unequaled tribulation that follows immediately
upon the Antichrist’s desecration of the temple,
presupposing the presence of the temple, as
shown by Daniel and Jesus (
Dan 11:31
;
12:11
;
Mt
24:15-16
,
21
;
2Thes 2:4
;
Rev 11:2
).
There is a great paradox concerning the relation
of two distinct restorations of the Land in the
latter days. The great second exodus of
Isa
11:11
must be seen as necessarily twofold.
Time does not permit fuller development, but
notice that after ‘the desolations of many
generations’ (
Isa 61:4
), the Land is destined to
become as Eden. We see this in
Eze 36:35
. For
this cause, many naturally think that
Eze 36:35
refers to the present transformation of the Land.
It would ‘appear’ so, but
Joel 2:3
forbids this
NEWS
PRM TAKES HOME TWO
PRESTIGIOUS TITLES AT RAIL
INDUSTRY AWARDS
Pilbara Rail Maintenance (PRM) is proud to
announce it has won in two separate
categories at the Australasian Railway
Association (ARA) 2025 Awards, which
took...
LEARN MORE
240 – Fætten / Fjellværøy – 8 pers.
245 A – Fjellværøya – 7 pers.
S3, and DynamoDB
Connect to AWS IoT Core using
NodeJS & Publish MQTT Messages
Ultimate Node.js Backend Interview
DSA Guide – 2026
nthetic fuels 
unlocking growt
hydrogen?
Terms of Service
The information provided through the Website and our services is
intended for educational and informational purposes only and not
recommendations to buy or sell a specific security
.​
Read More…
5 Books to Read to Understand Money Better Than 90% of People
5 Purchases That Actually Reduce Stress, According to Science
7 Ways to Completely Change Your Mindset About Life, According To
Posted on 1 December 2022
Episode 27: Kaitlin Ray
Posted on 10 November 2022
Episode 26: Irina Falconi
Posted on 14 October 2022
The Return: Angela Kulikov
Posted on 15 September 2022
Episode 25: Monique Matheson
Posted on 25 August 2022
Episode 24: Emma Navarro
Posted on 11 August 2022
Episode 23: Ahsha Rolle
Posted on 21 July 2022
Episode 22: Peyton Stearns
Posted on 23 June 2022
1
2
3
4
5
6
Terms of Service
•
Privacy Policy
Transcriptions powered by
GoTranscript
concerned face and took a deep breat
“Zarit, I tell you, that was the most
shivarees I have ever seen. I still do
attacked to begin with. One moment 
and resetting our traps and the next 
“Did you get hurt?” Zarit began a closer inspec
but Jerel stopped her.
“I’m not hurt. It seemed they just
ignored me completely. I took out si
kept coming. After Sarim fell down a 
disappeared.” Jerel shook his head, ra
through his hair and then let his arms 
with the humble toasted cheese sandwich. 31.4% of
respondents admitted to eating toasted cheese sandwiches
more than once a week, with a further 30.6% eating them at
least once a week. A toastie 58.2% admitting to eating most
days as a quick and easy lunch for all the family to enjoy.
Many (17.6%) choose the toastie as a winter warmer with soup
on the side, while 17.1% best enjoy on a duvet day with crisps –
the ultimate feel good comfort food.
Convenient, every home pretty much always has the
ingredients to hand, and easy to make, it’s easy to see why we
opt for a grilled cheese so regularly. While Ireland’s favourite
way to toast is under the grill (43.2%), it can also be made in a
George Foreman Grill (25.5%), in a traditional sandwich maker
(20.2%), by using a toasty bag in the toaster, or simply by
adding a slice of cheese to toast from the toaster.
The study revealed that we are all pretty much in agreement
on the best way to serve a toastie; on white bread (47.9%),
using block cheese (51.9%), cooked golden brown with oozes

Task to complete :: All of the records need to be transcribed exactly.

Result of the exercise ::
unequaled tribulation that follows immediately
upon the Antichrist’s desecration of the temple,
presupposing the presence of the temple, as
shown by Daniel and Jesus (
Dan 11:31
;
12:11
;
Mt
24:15-16
,
21
;
2Thes 2:4
;
Rev 11:2
).
There is a great paradox concerning the relation
of two distinct restorations of the Land in the
latter days. The great second exodus of
Isa
11:11
must be seen as necessarily twofold.
Time does not permit fuller development, but
notice that after ‘the desolations of many
generations’ (
Isa 61:4
), the Land is destined to
become as Eden. We see this in
Eze 36:35
. For
this cause, many naturally think that
Eze 36:35
refers to the present transformation of the Land.
It would ‘appear’ so, but
Joel 2:3
forbids this
NEWS
PRM TAKES HOME TWO
PRESTIGIOUS TITLES AT RAIL
INDUSTRY AWARDS
Pilbara Rail Maintenance (PRM) is proud to
announce it has won in two separate
categories at the Australasian Railway
Association (ARA) 2025 Awards, which
took...
LEARN MORE
240 – Fætten / Fjellværøy – 8 pers.
245 A – Fjellværøya – 7 pers.
S3, and DynamoDB
Connect to AWS IoT Core using
NodeJS & Publish MQTT Messages
Ultimate Node.js Backend Interview
DSA Guide – 2026
nthetic fuels 
unlocking growt
hydrogen?
Terms of Service
The information provided through the Website and our services is
intended for educational and informational purposes only and not
recommendations to buy or sell a specific security
.​
Read More…
5 Books to Read to Understand Money Better Than 90% of People
5 Purchases That Actually Reduce Stress, According to Science
7 Ways to Completely Change Your Mindset About Life, According To
Posted on 1 December 2022
Episode 27: Kaitlin Ray
Posted on 10 November 2022
Episode 26: Irina Falconi
Posted on 14 October 2022
The Return: Angela Kulikov
Posted on 15 September 2022
Episode 25: Monique Matheson
Posted on 25 August 2022
Episode 24: Emma Navarro
Posted on 11 August 2022
Episode 23: Ahsha Rolle
Posted on 21 July 2022
Episode 22: Peyton Stearns
Posted on 23 June 2022
1
2
3
4
5
6
Terms of Service
•
Privacy Policy
Transcriptions powered by
GoTranscript
concerned face and took a deep breat
“Zarit, I tell you, that was the most
shivarees I have ever seen. I still do
attacked to begin with. One moment 
and resetting our traps and the next 
“Did you get hurt?” Zarit began a closer inspec
but Jerel stopped her.
“I’m not hurt. It seemed they just
ignored me completely. I took out si
kept coming. After Sarim fell down a 
disappeared.” Jerel shook his head, ra
through his hair and then let his arms 
with the humble toasted cheese sandwich. 31.4% of
respondents admitted to eating toasted cheese sandwiches
more than once a week, with a further 30.6% eating them at
least once a week. A toastie 58.2% admitting to eating most
days as a quick and easy lunch for all the family to enjoy.
Many (17.6%) choose the toastie as a winter warmer with soup
on the side, while 17.1% best enjoy on a duvet day with crisps –
the ultimate feel good comfort food.
Convenient, every home pretty much always has the
ingredients to hand, and easy to make, it’s easy to see why we
opt for a grilled cheese so regularly. While Ireland’s favourite
way to toast is under the grill (43.2%), it can also be made in a
George Foreman Grill (25.5%), in a traditional sandwich maker
(20.2%), by using a toasty bag in the toaster, or simply by
adding a slice of cheese to toast from the toaster.
The study revealed that we are all pretty much in agreement
on the best way to serve a toastie; on white bread (47.9%),
using block cheese (51.9%), cooked golden brown with oozes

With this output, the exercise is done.